→ Your instructions:
Please return each record below exactly, with nothing left out.

→ Given entries:
----

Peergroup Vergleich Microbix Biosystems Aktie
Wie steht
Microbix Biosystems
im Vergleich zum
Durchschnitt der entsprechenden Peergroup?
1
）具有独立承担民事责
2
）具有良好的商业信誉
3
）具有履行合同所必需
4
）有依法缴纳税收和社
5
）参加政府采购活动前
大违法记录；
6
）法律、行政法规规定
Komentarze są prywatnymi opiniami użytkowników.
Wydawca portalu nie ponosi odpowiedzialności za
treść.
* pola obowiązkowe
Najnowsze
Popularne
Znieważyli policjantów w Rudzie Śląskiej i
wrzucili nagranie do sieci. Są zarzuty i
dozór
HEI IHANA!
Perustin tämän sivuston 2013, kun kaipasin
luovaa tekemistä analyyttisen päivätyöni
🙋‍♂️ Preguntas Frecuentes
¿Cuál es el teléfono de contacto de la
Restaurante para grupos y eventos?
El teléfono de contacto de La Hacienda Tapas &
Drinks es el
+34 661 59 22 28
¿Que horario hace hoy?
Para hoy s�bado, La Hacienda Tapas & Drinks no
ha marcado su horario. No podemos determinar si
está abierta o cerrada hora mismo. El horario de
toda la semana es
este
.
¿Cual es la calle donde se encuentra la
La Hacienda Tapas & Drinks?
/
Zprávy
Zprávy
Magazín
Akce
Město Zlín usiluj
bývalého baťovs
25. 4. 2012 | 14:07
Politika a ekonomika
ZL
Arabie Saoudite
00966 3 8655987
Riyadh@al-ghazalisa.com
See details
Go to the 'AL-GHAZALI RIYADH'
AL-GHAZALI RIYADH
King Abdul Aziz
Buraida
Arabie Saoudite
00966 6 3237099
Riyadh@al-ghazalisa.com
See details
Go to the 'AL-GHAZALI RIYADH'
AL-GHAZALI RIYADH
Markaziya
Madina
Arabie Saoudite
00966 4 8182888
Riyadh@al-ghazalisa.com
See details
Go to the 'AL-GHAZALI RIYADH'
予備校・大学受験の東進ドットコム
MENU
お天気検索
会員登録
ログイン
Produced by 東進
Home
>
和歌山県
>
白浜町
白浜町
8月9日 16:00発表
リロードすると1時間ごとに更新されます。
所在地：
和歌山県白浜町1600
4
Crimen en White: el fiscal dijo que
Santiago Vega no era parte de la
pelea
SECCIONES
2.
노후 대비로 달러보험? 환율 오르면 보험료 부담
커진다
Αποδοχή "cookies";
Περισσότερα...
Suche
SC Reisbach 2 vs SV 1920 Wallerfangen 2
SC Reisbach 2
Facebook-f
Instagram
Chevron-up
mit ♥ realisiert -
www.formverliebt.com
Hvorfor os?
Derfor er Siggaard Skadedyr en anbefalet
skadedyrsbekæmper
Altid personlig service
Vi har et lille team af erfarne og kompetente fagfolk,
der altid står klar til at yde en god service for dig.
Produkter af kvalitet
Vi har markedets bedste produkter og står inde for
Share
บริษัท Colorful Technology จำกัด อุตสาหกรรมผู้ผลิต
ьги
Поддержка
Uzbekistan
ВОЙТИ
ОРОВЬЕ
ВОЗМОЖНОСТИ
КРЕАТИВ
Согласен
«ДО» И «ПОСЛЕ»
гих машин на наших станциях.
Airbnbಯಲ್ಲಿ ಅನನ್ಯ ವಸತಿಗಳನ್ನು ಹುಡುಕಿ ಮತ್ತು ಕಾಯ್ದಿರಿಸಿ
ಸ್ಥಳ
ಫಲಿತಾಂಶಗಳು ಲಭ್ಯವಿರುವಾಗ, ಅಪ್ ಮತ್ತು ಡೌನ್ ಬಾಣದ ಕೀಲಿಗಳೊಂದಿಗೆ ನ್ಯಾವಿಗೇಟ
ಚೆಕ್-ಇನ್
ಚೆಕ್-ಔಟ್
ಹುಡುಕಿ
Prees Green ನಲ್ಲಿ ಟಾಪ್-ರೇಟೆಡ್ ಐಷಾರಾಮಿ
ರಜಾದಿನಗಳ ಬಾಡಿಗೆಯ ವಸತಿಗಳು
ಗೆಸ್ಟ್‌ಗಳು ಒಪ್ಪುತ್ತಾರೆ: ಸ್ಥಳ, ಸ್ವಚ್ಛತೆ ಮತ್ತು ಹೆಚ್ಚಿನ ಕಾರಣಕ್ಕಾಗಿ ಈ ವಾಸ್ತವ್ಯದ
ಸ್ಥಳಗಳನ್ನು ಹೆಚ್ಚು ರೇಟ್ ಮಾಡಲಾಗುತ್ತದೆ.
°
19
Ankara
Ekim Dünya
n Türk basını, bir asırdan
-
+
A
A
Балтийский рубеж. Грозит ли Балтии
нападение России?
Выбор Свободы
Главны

----

→ Solution for this task:
Peergroup Vergleich Microbix Biosystems Aktie
Wie steht
Microbix Biosystems
im Vergleich zum
Durchschnitt der entsprechenden Peergroup?
1
）具有独立承担民事责
2
）具有良好的商业信誉
3
）具有履行合同所必需
4
）有依法缴纳税收和社
5
）参加政府采购活动前
大违法记录；
6
）法律、行政法规规定
Komentarze są prywatnymi opiniami użytkowników.
Wydawca portalu nie ponosi odpowiedzialności za
treść.
* pola obowiązkowe
Najnowsze
Popularne
Znieważyli policjantów w Rudzie Śląskiej i
wrzucili nagranie do sieci. Są zarzuty i
dozór
HEI IHANA!
Perustin tämän sivuston 2013, kun kaipasin
luovaa tekemistä analyyttisen päivätyöni
🙋‍♂️ Preguntas Frecuentes
¿Cuál es el teléfono de contacto de la
Restaurante para grupos y eventos?
El teléfono de contacto de La Hacienda Tapas &
Drinks es el
+34 661 59 22 28
¿Que horario hace hoy?
Para hoy s�bado, La Hacienda Tapas & Drinks no
ha marcado su horario. No podemos determinar si
está abierta o cerrada hora mismo. El horario de
toda la semana es
este
.
¿Cual es la calle donde se encuentra la
La Hacienda Tapas & Drinks?
/
Zprávy
Zprávy
Magazín
Akce
Město Zlín usiluj
bývalého baťovs
25. 4. 2012 | 14:07
Politika a ekonomika
ZL
Arabie Saoudite
00966 3 8655987
Riyadh@al-ghazalisa.com
See details
Go to the 'AL-GHAZALI RIYADH'
AL-GHAZALI RIYADH
King Abdul Aziz
Buraida
Arabie Saoudite
00966 6 3237099
Riyadh@al-ghazalisa.com
See details
Go to the 'AL-GHAZALI RIYADH'
AL-GHAZALI RIYADH
Markaziya
Madina
Arabie Saoudite
00966 4 8182888
Riyadh@al-ghazalisa.com
See details
Go to the 'AL-GHAZALI RIYADH'
予備校・大学受験の東進ドットコム
MENU
お天気検索
会員登録
ログイン
Produced by 東進
Home
>
和歌山県
>
白浜町
白浜町
8月9日 16:00発表
リロードすると1時間ごとに更新されます。
所在地：
和歌山県白浜町1600
4
Crimen en White: el fiscal dijo que
Santiago Vega no era parte de la
pelea
SECCIONES
2.
노후 대비로 달러보험? 환율 오르면 보험료 부담
커진다
Αποδοχή "cookies";
Περισσότερα...
Suche
SC Reisbach 2 vs SV 1920 Wallerfangen 2
SC Reisbach 2
Facebook-f
Instagram
Chevron-up
mit ♥ realisiert -
www.formverliebt.com
Hvorfor os?
Derfor er Siggaard Skadedyr en anbefalet
skadedyrsbekæmper
Altid personlig service
Vi har et lille team af erfarne og kompetente fagfolk,
der altid står klar til at yde en god service for dig.
Produkter af kvalitet
Vi har markedets bedste produkter og står inde for
Share
บริษัท Colorful Technology จำกัด อุตสาหกรรมผู้ผลิต
ьги
Поддержка
Uzbekistan
ВОЙТИ
ОРОВЬЕ
ВОЗМОЖНОСТИ
КРЕАТИВ
Согласен
«ДО» И «ПОСЛЕ»
гих машин на наших станциях.
Airbnbಯಲ್ಲಿ ಅನನ್ಯ ವಸತಿಗಳನ್ನು ಹುಡುಕಿ ಮತ್ತು ಕಾಯ್ದಿರಿಸಿ
ಸ್ಥಳ
ಫಲಿತಾಂಶಗಳು ಲಭ್ಯವಿರುವಾಗ, ಅಪ್ ಮತ್ತು ಡೌನ್ ಬಾಣದ ಕೀಲಿಗಳೊಂದಿಗೆ ನ್ಯಾವಿಗೇಟ
ಚೆಕ್-ಇನ್
ಚೆಕ್-ಔಟ್
ಹುಡುಕಿ
Prees Green ನಲ್ಲಿ ಟಾಪ್-ರೇಟೆಡ್ ಐಷಾರಾಮಿ
ರಜಾದಿನಗಳ ಬಾಡಿಗೆಯ ವಸತಿಗಳು
ಗೆಸ್ಟ್‌ಗಳು ಒಪ್ಪುತ್ತಾರೆ: ಸ್ಥಳ, ಸ್ವಚ್ಛತೆ ಮತ್ತು ಹೆಚ್ಚಿನ ಕಾರಣಕ್ಕಾಗಿ ಈ ವಾಸ್ತವ್ಯದ
ಸ್ಥಳಗಳನ್ನು ಹೆಚ್ಚು ರೇಟ್ ಮಾಡಲಾಗುತ್ತದೆ.
°
19
Ankara
Ekim Dünya
n Türk basını, bir asırdan
-
+
A
A
Балтийский рубеж. Грозит ли Балтии
нападение России?
Выбор Свободы
Главны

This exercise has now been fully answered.